Exercise instructions –
Within this listing, how many lines include the word "oder"? Only the number should be given.

START Exercise data

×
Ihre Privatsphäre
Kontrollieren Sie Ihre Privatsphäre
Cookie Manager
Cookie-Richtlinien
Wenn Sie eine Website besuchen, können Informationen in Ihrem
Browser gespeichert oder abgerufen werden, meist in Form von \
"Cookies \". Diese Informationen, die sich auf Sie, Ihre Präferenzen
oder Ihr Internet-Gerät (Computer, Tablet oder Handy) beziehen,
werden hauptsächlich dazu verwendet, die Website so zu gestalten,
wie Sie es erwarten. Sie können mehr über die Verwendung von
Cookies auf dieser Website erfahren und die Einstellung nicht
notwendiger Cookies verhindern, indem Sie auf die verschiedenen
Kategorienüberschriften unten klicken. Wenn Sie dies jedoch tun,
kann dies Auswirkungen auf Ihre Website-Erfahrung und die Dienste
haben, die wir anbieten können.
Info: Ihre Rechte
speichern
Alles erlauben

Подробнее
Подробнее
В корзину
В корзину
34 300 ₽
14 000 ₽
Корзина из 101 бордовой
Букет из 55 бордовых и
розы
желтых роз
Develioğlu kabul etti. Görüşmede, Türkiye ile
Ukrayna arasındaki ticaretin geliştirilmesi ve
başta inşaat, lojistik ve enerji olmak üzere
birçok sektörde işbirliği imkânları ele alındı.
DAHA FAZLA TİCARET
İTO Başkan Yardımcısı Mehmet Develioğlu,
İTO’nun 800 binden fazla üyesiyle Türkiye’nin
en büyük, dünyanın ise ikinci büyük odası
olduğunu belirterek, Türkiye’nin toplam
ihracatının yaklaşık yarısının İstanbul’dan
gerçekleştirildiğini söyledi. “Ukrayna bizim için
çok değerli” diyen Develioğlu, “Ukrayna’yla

END Exercise data

Your response –
2